Correlation between the expression of platelet CEA and serum CEA levels, myocardial injury markers, and myocardial stretched markers. (A) Correlation between the expression of platelet CEA and serum CEA in patients with ACS and healthy controls (n=82). (B–E) Correlation between the expression of platelet CEA and BNP, cTnI, CKMB, and MYO in patients with ACS and healthy controls (n=82). (F–I) Correlation between the expression of platelet CEA and BNP, cTnI, CKMB, and MYO in patients with AMI and healthy controls (n=62).
Expression levels of platelet CEA in subgroups of patients with ACS
The expression levels of platelet CEA in patients with ACS were investigated under several conditions: sex, smoking, hypertension, diabetes mellitus, hyperlipemia, and the number of diseased vessels. No statistically significant difference was observed in each subgroup of patients with ACS (P>0.05; Supplementary Figure 1).

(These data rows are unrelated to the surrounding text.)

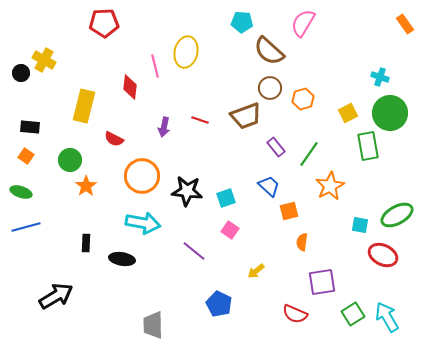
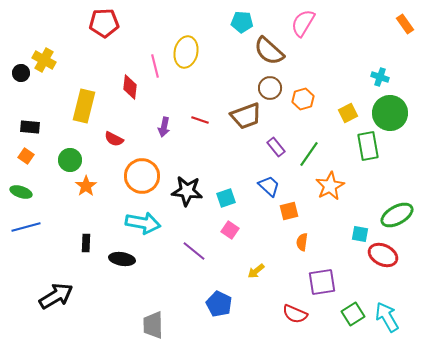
cyan square at (360, 225): moved 9 px down
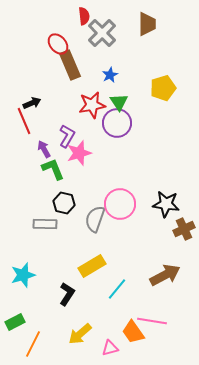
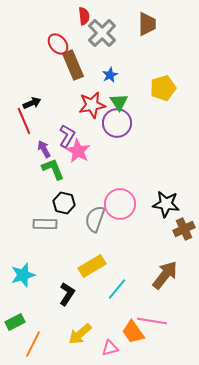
brown rectangle: moved 3 px right
pink star: moved 1 px left, 2 px up; rotated 25 degrees counterclockwise
brown arrow: rotated 24 degrees counterclockwise
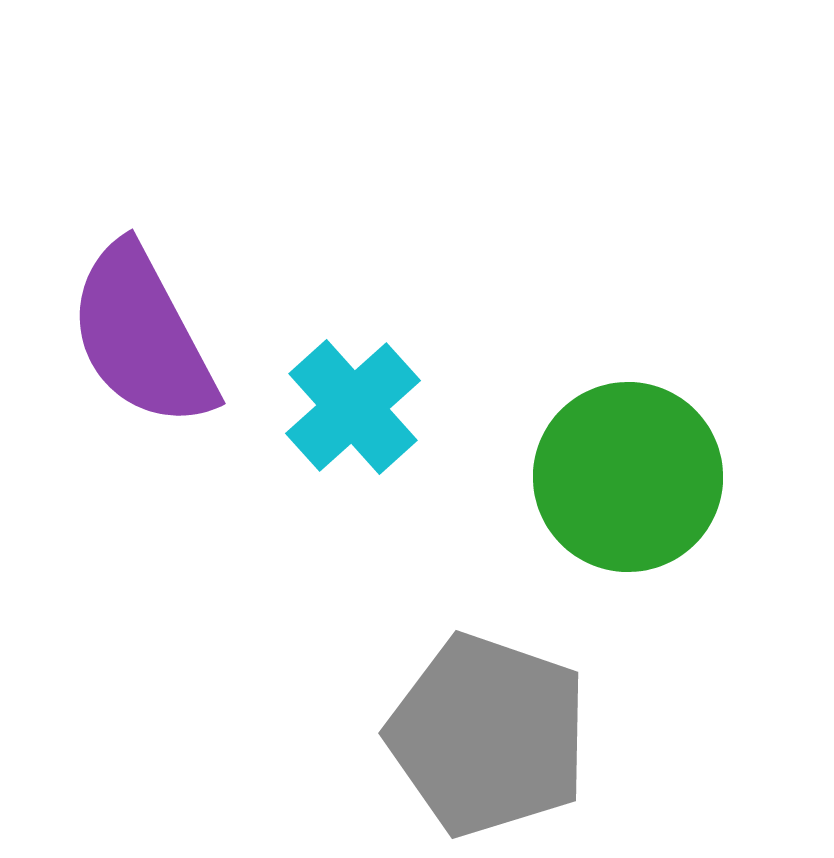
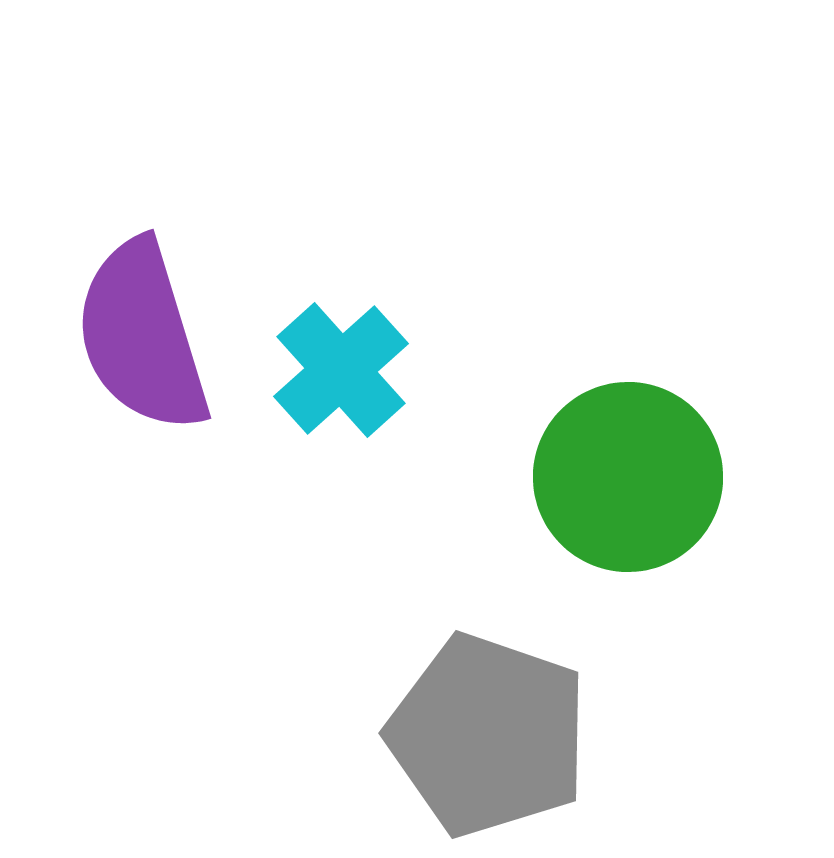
purple semicircle: rotated 11 degrees clockwise
cyan cross: moved 12 px left, 37 px up
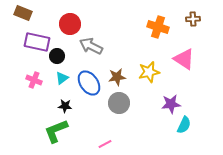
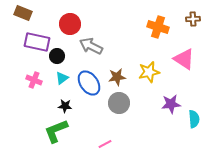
cyan semicircle: moved 10 px right, 6 px up; rotated 30 degrees counterclockwise
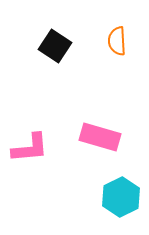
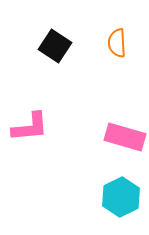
orange semicircle: moved 2 px down
pink rectangle: moved 25 px right
pink L-shape: moved 21 px up
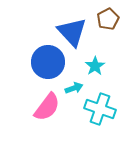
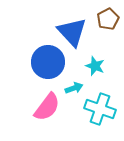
cyan star: rotated 18 degrees counterclockwise
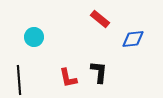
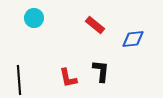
red rectangle: moved 5 px left, 6 px down
cyan circle: moved 19 px up
black L-shape: moved 2 px right, 1 px up
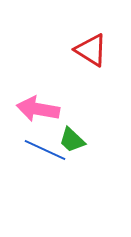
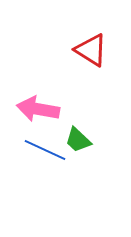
green trapezoid: moved 6 px right
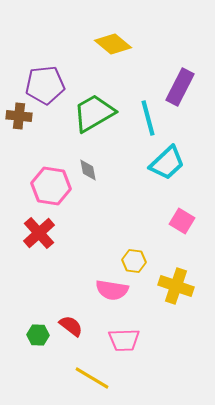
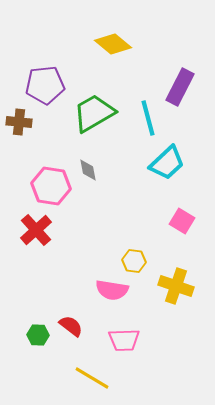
brown cross: moved 6 px down
red cross: moved 3 px left, 3 px up
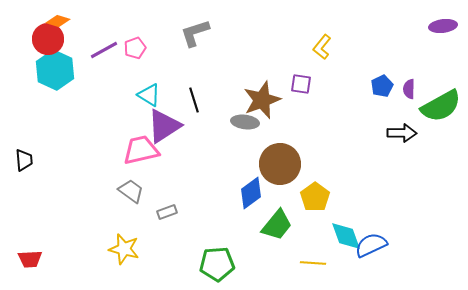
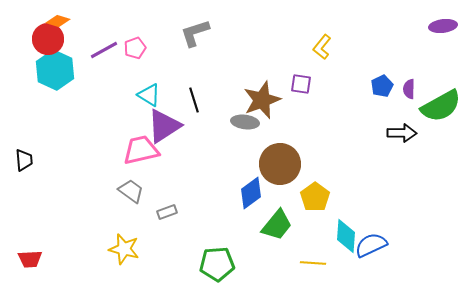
cyan diamond: rotated 24 degrees clockwise
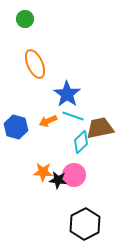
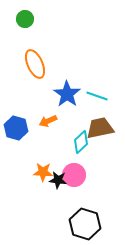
cyan line: moved 24 px right, 20 px up
blue hexagon: moved 1 px down
black hexagon: rotated 16 degrees counterclockwise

Expression of platelet CEA was an independent risk factor for ACS
Cardiovascular risk factors and myocardial necrosis biomarkers are independent risk factors for ACS, which are possible confounders influencing the expression of platelet CEA expression in ACS. Therefore, possible confounders were adjusted for by covariance analysis of platelet CEA expression. We found that the correlation between platelet CEA expression and ACS was independent of sex, age, cardiovascular risk factors (CVF), and conventional laboratory indicators (Table 2). We also found that the expression of CEA was an independent risk factor for ACS (P=0.0003; OR=5.98; 95% CI, 2.27–15.76). Then, a logistic regression analysis was conducted to determine if the expression of platelet CEA was independent of established biomarkers for ACS (Table 3). We found that the expression of CEA on human platelet surfaces was independently correlated with ACS (P=0.002; OR=8.56; 95% CI, 2.19–33.436).
Table 2.
Multifactorial analysis of covariance for CEA.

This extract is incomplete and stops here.